Would you output the listing exactly, with every image omitted?

• **Dataset section**:
%%

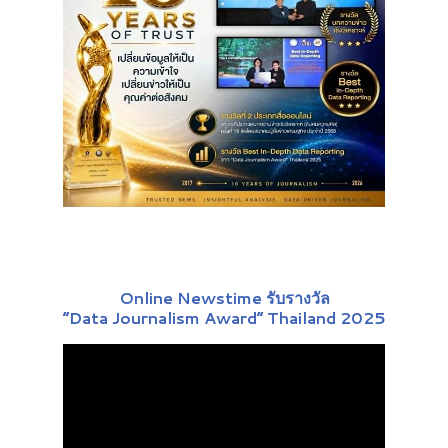
Online Newstime รับรางวัล
“Data Journalism Award” Thailand 2025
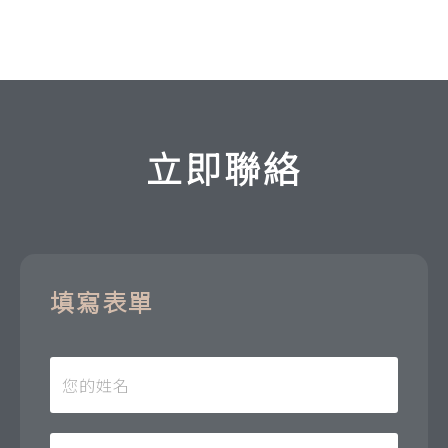
立即聯絡
填寫表單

%%

• **Response below**:
Online Newstime รับรางวัล
“Data Journalism Award” Thailand 2025
立即聯絡
填寫表單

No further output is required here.